PROVIDED DATA:
________________________

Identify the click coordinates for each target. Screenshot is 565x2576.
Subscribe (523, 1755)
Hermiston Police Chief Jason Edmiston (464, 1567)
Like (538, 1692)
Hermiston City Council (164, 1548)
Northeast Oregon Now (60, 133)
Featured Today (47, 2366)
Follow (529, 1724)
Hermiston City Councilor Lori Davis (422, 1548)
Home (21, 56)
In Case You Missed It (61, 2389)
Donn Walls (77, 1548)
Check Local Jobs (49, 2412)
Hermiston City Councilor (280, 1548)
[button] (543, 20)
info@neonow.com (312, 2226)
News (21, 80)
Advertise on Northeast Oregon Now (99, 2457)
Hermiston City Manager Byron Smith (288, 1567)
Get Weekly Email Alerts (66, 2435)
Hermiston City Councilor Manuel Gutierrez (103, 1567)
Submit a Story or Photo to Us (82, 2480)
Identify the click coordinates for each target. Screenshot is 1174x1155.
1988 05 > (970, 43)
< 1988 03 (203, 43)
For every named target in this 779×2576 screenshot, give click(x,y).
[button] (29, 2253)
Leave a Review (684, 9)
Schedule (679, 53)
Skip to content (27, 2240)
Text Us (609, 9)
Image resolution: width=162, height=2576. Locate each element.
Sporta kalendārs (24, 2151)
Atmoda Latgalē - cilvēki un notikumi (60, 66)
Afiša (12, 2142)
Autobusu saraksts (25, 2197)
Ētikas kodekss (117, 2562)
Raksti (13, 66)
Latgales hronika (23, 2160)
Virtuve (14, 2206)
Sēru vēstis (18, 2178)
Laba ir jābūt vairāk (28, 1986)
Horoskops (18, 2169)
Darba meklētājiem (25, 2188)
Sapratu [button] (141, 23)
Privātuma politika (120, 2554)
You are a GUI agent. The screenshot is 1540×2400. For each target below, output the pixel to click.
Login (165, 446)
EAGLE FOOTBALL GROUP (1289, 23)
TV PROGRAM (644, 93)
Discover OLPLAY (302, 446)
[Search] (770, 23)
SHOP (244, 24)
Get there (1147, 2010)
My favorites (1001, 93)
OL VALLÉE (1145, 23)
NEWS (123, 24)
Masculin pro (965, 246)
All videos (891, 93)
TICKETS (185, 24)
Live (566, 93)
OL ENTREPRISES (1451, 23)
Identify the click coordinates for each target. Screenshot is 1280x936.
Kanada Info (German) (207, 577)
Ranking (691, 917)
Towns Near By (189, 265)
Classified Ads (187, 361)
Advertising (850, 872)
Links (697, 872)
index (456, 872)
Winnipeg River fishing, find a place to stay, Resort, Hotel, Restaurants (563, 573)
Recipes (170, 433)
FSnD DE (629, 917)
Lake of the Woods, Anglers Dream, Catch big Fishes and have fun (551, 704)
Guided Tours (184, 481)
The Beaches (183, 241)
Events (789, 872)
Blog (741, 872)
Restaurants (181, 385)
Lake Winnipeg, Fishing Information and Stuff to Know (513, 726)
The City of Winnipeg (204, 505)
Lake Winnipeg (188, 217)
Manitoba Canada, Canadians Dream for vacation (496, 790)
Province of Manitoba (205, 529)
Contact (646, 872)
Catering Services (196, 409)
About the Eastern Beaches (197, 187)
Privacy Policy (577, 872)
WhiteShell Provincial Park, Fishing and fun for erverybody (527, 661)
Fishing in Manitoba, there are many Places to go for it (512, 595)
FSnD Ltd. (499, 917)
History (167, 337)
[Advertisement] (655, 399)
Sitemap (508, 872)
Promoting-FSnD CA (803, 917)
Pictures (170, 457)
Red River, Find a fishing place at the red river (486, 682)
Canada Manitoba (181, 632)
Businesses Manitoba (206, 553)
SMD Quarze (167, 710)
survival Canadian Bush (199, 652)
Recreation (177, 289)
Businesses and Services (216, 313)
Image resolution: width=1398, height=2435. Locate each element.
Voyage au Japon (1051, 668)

________________________

Exactly as shown above, return every record.

EXERCISE RESPONSE:
Identify the click coordinates for each target. Screenshot is 565x2576.
Subscribe (523, 1755)
Hermiston Police Chief Jason Edmiston (464, 1567)
Like (538, 1692)
Hermiston City Council (164, 1548)
Northeast Oregon Now (60, 133)
Featured Today (47, 2366)
Follow (529, 1724)
Hermiston City Councilor Lori Davis (422, 1548)
Home (21, 56)
In Case You Missed It (61, 2389)
Donn Walls (77, 1548)
Check Local Jobs (49, 2412)
Hermiston City Councilor (280, 1548)
[button] (543, 20)
info@neonow.com (312, 2226)
News (21, 80)
Advertise on Northeast Oregon Now (99, 2457)
Hermiston City Manager Byron Smith (288, 1567)
Get Weekly Email Alerts (66, 2435)
Hermiston City Councilor Manuel Gutierrez (103, 1567)
Submit a Story or Photo to Us (82, 2480)
Identify the click coordinates for each target. Screenshot is 1174x1155.
1988 05 > (970, 43)
< 1988 03 (203, 43)
For every named target in this 779×2576 screenshot, give click(x,y).
[button] (29, 2253)
Leave a Review (684, 9)
Schedule (679, 53)
Skip to content (27, 2240)
Text Us (609, 9)
Image resolution: width=162, height=2576. Locate each element.
Sporta kalendārs (24, 2151)
Atmoda Latgalē - cilvēki un notikumi (60, 66)
Afiša (12, 2142)
Autobusu saraksts (25, 2197)
Ētikas kodekss (117, 2562)
Raksti (13, 66)
Latgales hronika (23, 2160)
Virtuve (14, 2206)
Sēru vēstis (18, 2178)
Laba ir jābūt vairāk (28, 1986)
Horoskops (18, 2169)
Darba meklētājiem (25, 2188)
Sapratu [button] (141, 23)
Privātuma politika (120, 2554)
You are a GUI agent. The screenshot is 1540×2400. For each target below, output the pixel to click.
Login (165, 446)
EAGLE FOOTBALL GROUP (1289, 23)
TV PROGRAM (644, 93)
Discover OLPLAY (302, 446)
[Search] (770, 23)
SHOP (244, 24)
Get there (1147, 2010)
My favorites (1001, 93)
OL VALLÉE (1145, 23)
NEWS (123, 24)
Masculin pro (965, 246)
All videos (891, 93)
TICKETS (185, 24)
Live (566, 93)
OL ENTREPRISES (1451, 23)
Identify the click coordinates for each target. Screenshot is 1280x936.
Kanada Info (German) (207, 577)
Ranking (691, 917)
Towns Near By (189, 265)
Classified Ads (187, 361)
Advertising (850, 872)
Links (697, 872)
index (456, 872)
Winnipeg River fishing, find a place to stay, Resort, Hotel, Restaurants (563, 573)
Recipes (170, 433)
FSnD DE (629, 917)
Lake of the Woods, Anglers Dream, Catch big Fishes and have fun (551, 704)
Guided Tours (184, 481)
The Beaches (183, 241)
Events (789, 872)
Blog (741, 872)
Restaurants (181, 385)
Lake Winnipeg, Fishing Information and Stuff to Know (513, 726)
The City of Winnipeg (204, 505)
Lake Winnipeg (188, 217)
Manitoba Canada, Canadians Dream for vacation (496, 790)
Province of Manitoba (205, 529)
Contact (646, 872)
Catering Services (196, 409)
About the Eastern Beaches (197, 187)
Privacy Policy (577, 872)
WhiteShell Provincial Park, Fishing and fun for erverybody (527, 661)
Fishing in Manitoba, there are many Places to go for it (512, 595)
FSnD Ltd. (499, 917)
History (167, 337)
[Advertisement] (655, 399)
Sitemap (508, 872)
Promoting-FSnD CA (803, 917)
Pictures (170, 457)
Red River, Find a fishing place at the red river (486, 682)
Canada Manitoba (181, 632)
Businesses Manitoba (206, 553)
SMD Quarze (167, 710)
survival Canadian Bush (199, 652)
Recreation (177, 289)
Businesses and Services (216, 313)
Image resolution: width=1398, height=2435. Locate each element.
Voyage au Japon (1051, 668)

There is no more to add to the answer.